Stored items
_ _ _ _ _

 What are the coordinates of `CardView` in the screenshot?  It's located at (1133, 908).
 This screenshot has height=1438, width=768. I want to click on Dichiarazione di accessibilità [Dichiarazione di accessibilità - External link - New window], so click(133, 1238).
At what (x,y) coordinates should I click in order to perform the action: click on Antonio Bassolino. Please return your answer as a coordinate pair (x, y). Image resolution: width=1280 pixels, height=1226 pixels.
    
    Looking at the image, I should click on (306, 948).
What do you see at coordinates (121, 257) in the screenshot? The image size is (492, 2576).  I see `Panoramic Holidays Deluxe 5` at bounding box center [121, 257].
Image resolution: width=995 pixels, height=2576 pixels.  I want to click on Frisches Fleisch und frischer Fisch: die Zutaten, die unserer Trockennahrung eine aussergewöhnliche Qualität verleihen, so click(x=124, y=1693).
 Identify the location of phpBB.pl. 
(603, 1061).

_ _ _ _ _

▸ **About this exercise**
The records above must be repeated exactly, in their entirety.

▸ **Answer to the exercise**
 What are the coordinates of `CardView` in the screenshot?  It's located at (1133, 908).
 This screenshot has height=1438, width=768. I want to click on Dichiarazione di accessibilità [Dichiarazione di accessibilità - External link - New window], so click(133, 1238).
At what (x,y) coordinates should I click in order to perform the action: click on Antonio Bassolino. Please return your answer as a coordinate pair (x, y). Image resolution: width=1280 pixels, height=1226 pixels.
    
    Looking at the image, I should click on (306, 948).
What do you see at coordinates (121, 257) in the screenshot? The image size is (492, 2576).  I see `Panoramic Holidays Deluxe 5` at bounding box center [121, 257].
Image resolution: width=995 pixels, height=2576 pixels.  I want to click on Frisches Fleisch und frischer Fisch: die Zutaten, die unserer Trockennahrung eine aussergewöhnliche Qualität verleihen, so click(x=124, y=1693).
 Identify the location of phpBB.pl. 
(603, 1061).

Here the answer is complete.